3/28/10

A Thousand Faces

"This Is The Message We Have Heard From Him And Declare To You: God Is Light; In Him There Is No Darkness At All. If We Claim To Have Fellowship With Him Yet Walk In The Darkness, We Lie And Do Not Live By The Truth. But If We Walk In The Light, As He Is The Light, We Have Fellowship With One Another, And The Blood Of Jesus, His Son, Purifies Us From All Sin. If We Claim To Be Without Sin, We Deceive Ourselves And The Truth Is Not In Us. If We Confess Our Sins, He Is Faithful And Just And Will Forgive Us Our Sins And Purify Us From All Unrighteousness."
1 John 1:5-9

"You Never Find Yourself Until You Face The Truth"
Pearl Bailey

I am used to wearing masks, it comes with the bi-polar territory...

I hide a lot due to the fact that I don't want to answer questions from others...

Over time I have conditioned myself to put a mask on the minute I get up, keep it on through out the day and only remove it when I am alone.

Is it fair? Of course not...

It isn't truthful to others nor to myself...

During this journey, I have removed some masks however there are still some in place...

They have been worn so long, I wonder if they have become a permanent part of my soul...

I hope that isn't the case...

A friend gave me the word Truth as the word of the day then challenged me to write about it...

I am assuming he meant my truth and not his...

Truth as I see it, pertaining to my walk...

Truth be told, I am still fearful...

I am still angry...

I am still questioning and I still feel like a lost little girl that nobody wants.

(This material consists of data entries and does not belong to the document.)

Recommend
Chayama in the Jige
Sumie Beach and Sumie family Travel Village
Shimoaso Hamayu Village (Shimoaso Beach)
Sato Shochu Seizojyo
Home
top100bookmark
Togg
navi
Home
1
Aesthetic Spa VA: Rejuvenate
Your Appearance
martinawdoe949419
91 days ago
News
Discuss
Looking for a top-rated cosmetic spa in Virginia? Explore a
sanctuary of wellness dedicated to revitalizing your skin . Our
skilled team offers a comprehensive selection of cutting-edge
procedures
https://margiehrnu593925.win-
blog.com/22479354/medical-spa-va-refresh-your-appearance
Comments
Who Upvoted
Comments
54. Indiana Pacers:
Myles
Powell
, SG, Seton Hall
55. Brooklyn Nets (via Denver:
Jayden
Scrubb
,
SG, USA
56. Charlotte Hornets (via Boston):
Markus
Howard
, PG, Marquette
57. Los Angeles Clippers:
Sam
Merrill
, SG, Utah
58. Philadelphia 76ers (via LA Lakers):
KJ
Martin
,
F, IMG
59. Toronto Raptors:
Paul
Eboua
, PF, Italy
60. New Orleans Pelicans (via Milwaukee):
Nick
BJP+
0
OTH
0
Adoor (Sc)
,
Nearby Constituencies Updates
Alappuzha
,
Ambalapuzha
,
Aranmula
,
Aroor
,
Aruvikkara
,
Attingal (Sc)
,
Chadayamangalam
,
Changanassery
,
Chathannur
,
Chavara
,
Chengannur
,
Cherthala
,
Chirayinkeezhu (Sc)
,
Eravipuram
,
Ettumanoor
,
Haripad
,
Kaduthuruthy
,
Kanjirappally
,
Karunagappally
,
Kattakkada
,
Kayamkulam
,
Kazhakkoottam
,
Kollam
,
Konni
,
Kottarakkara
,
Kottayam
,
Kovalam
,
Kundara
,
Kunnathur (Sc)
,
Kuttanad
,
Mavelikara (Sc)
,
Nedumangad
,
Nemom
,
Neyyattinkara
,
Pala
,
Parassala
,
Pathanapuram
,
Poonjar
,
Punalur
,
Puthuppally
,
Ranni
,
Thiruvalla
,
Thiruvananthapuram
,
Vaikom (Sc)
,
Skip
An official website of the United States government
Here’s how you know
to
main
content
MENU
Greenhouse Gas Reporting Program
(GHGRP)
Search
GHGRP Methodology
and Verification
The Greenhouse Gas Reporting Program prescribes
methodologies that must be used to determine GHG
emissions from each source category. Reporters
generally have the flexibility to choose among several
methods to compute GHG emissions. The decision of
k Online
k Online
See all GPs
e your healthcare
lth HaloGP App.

I still have more days then I like where I find myself fighting back the urge to cry....

The appeal of a mental breakdown seems like a better option at times...

In truth I cry out to Him more often the I ever have in my life, however in truth I am also able to go to the Altar and say "Thank You" more then ever before...

In truth I still ask "why?" however in truth I am also able to see the answer to that same question...

In truth I beg Him for Mercy an awful lot, however I also feel His calming presence within me almost all the time - Something that grows more each day...

In truth I am angry at what is on my plate, however in truth I am learning how to seek the silver lining in each circumstance...

In truth I am just a little bit jaded however in truth I also know others see innocence and in time I am hoping to turn the jadedness into a blessing...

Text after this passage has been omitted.